--- START ---

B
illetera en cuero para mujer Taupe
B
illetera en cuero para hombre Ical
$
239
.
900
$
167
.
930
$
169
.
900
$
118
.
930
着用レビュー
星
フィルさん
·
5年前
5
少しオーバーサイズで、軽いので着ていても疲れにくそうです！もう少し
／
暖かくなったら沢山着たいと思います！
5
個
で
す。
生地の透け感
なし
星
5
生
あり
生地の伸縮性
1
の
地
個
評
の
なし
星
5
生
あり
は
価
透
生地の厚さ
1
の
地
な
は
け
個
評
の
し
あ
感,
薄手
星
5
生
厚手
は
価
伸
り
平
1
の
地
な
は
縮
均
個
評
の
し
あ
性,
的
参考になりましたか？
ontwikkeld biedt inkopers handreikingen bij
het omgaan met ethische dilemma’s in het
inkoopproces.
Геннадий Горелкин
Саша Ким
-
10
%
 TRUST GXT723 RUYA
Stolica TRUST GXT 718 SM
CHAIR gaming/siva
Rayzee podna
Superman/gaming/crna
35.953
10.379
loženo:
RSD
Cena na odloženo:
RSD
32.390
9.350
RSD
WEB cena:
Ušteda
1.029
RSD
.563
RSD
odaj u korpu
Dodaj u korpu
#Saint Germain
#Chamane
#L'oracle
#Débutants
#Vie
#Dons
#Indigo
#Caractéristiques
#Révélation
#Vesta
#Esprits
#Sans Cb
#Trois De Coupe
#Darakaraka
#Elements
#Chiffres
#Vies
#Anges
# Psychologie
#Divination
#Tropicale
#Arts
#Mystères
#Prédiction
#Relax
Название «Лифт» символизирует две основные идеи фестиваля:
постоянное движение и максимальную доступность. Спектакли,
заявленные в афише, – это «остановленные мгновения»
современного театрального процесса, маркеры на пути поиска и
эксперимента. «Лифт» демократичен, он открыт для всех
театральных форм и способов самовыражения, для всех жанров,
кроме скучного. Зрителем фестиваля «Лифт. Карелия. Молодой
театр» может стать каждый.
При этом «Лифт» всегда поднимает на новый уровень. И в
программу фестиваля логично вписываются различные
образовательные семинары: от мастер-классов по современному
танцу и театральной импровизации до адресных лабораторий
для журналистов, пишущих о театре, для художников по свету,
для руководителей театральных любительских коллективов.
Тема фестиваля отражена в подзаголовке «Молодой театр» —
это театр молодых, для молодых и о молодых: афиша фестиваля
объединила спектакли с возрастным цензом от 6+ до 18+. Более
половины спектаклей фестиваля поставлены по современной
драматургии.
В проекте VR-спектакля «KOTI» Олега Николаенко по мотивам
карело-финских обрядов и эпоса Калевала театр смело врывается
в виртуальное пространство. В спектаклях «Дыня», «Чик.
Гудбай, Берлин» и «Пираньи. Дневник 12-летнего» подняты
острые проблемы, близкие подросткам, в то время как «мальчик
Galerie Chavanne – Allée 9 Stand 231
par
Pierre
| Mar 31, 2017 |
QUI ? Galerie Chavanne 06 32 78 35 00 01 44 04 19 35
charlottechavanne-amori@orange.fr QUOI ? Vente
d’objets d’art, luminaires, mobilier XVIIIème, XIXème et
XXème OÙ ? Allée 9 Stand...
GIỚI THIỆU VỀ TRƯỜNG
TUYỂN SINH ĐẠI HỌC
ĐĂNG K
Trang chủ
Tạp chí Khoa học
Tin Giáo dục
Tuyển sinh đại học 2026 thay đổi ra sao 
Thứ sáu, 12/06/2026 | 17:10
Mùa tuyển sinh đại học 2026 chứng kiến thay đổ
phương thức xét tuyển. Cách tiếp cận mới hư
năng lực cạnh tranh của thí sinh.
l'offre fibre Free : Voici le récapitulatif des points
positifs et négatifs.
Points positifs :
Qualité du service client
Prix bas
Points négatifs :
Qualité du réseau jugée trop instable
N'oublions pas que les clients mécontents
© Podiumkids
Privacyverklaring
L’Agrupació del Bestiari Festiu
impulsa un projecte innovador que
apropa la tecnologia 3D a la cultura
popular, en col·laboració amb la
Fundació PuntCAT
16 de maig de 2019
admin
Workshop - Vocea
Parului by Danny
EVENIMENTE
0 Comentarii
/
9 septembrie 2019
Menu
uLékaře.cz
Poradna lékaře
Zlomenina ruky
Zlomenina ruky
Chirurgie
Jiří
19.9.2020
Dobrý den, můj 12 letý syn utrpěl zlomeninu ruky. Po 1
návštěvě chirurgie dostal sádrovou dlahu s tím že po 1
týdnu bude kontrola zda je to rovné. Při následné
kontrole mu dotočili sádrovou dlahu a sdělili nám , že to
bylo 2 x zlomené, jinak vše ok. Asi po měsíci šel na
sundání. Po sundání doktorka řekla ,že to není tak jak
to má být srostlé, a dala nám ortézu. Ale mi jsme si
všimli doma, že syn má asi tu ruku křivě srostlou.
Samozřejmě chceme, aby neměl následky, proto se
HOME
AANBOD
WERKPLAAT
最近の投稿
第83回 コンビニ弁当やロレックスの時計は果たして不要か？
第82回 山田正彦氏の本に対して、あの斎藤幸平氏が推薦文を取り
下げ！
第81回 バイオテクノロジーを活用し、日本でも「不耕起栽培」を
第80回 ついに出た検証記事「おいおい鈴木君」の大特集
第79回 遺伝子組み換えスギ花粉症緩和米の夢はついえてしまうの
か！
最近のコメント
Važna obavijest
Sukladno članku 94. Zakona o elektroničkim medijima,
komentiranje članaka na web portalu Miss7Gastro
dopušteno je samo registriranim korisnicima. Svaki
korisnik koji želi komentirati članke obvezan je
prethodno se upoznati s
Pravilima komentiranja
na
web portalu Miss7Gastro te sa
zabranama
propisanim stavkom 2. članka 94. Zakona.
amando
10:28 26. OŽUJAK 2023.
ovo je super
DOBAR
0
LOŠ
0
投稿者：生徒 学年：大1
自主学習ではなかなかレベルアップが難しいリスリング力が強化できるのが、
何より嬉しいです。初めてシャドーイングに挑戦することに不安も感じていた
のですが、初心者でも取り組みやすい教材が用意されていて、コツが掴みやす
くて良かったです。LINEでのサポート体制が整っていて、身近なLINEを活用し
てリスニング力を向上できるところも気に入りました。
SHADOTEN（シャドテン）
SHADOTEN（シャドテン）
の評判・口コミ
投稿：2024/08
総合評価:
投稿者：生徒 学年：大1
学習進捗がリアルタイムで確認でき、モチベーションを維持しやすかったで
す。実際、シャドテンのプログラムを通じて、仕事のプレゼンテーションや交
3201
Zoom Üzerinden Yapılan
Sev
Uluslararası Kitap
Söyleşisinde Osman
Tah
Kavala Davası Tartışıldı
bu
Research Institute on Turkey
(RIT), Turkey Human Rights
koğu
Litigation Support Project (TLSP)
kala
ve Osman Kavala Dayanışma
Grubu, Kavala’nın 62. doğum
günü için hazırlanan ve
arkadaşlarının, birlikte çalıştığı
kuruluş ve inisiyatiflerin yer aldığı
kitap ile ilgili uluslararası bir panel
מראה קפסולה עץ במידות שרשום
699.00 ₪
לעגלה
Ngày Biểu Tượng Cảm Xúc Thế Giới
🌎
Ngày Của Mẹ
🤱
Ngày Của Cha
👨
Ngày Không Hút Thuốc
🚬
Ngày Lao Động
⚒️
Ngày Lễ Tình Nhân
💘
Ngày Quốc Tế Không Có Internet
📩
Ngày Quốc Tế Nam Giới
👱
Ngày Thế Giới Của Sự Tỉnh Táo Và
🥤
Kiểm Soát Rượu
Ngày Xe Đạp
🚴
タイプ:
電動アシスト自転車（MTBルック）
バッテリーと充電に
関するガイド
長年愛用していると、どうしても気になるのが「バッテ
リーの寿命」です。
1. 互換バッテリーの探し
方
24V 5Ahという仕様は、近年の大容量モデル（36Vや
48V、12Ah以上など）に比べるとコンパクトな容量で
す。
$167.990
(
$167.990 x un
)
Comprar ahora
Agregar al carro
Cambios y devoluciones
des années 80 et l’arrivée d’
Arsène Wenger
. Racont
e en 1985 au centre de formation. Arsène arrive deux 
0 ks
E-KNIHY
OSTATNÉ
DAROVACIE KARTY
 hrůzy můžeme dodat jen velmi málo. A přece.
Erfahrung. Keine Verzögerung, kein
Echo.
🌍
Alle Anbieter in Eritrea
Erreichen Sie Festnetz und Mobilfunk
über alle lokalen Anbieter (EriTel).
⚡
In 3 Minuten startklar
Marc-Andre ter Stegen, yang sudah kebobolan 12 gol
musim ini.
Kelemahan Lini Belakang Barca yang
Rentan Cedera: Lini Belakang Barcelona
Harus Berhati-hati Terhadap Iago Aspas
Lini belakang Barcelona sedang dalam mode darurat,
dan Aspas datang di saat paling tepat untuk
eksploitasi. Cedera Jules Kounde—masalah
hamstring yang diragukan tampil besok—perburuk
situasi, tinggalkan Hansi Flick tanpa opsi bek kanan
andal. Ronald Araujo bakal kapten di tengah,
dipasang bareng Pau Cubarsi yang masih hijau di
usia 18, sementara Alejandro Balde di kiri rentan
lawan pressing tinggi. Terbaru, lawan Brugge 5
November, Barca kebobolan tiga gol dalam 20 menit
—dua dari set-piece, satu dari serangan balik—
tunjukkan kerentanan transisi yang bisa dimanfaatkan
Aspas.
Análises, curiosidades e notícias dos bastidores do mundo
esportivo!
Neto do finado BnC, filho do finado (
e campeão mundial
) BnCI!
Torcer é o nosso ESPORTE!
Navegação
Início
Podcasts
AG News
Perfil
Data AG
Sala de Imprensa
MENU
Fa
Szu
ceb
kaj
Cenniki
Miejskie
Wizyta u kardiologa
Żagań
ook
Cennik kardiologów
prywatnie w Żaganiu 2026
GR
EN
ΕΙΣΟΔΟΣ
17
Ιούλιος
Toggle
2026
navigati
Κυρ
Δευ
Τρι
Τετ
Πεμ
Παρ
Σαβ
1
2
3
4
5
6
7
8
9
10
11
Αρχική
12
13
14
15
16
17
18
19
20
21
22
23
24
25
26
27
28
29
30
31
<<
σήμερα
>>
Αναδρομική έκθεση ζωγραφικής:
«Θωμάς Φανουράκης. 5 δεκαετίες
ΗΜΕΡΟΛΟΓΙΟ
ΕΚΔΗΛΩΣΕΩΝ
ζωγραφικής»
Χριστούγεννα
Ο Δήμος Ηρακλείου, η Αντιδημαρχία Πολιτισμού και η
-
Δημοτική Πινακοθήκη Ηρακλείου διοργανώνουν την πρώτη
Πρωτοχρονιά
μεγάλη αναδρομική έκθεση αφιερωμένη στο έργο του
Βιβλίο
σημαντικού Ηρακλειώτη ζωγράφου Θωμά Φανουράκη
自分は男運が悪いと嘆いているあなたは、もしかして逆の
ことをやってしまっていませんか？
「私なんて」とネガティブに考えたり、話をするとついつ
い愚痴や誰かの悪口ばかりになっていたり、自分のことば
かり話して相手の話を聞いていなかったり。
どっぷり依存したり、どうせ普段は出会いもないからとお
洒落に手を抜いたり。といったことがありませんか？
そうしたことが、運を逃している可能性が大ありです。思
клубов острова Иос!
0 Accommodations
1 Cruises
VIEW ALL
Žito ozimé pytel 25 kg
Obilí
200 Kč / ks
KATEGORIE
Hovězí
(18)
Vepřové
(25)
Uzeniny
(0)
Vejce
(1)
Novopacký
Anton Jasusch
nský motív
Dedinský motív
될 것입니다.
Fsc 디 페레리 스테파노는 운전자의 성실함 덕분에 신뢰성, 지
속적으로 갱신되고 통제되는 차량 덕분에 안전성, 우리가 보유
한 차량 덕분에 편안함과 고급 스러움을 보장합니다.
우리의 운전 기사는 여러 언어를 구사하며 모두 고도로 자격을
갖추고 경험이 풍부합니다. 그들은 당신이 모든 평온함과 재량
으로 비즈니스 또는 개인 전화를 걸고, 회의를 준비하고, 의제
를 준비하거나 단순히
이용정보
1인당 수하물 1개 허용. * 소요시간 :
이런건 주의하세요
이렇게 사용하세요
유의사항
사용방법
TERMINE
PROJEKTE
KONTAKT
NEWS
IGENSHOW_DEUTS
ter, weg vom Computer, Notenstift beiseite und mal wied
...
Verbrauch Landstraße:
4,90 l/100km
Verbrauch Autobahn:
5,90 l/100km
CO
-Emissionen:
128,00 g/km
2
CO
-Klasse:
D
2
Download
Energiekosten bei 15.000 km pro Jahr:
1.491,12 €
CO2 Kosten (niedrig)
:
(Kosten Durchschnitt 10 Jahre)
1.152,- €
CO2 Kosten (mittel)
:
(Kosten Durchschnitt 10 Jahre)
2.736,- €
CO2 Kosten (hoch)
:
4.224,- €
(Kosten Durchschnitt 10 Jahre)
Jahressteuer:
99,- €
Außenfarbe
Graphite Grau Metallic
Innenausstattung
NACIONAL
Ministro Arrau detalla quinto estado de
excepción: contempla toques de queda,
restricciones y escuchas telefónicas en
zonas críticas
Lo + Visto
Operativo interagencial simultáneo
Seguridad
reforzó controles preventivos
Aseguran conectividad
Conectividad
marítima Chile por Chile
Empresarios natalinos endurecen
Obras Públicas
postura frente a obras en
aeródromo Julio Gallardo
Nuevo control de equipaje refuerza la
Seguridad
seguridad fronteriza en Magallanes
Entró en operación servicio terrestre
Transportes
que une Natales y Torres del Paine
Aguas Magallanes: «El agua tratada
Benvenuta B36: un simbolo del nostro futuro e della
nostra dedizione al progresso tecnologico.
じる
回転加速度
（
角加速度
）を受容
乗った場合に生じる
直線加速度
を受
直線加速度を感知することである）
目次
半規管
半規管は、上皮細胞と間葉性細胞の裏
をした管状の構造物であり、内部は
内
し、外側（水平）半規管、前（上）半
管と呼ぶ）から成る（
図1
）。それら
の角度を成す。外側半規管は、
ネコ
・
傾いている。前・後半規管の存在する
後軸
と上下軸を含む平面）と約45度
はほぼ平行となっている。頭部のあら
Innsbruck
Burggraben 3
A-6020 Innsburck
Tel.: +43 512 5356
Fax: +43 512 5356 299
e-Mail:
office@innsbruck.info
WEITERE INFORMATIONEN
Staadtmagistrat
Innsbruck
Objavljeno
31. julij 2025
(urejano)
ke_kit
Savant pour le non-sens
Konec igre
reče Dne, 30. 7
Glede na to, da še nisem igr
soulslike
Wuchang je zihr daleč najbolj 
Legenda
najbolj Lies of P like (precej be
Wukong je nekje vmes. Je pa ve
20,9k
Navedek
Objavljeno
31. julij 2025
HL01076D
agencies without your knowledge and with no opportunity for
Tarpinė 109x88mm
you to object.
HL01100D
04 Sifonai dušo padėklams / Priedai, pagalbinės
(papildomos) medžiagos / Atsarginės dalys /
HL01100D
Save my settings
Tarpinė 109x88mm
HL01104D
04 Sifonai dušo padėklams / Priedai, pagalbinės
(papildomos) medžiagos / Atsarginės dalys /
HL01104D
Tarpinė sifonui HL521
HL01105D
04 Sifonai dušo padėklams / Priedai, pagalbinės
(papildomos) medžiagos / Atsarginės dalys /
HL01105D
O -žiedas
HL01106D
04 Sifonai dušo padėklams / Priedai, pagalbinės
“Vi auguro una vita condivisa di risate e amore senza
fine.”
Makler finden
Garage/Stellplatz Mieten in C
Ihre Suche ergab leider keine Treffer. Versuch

--- END ---

## Assignment
Every line above in which the word "ζωγραφικής" occurs needs to be copied.

## Task solution
Αναδρομική έκθεση ζωγραφικής:
ζωγραφικής»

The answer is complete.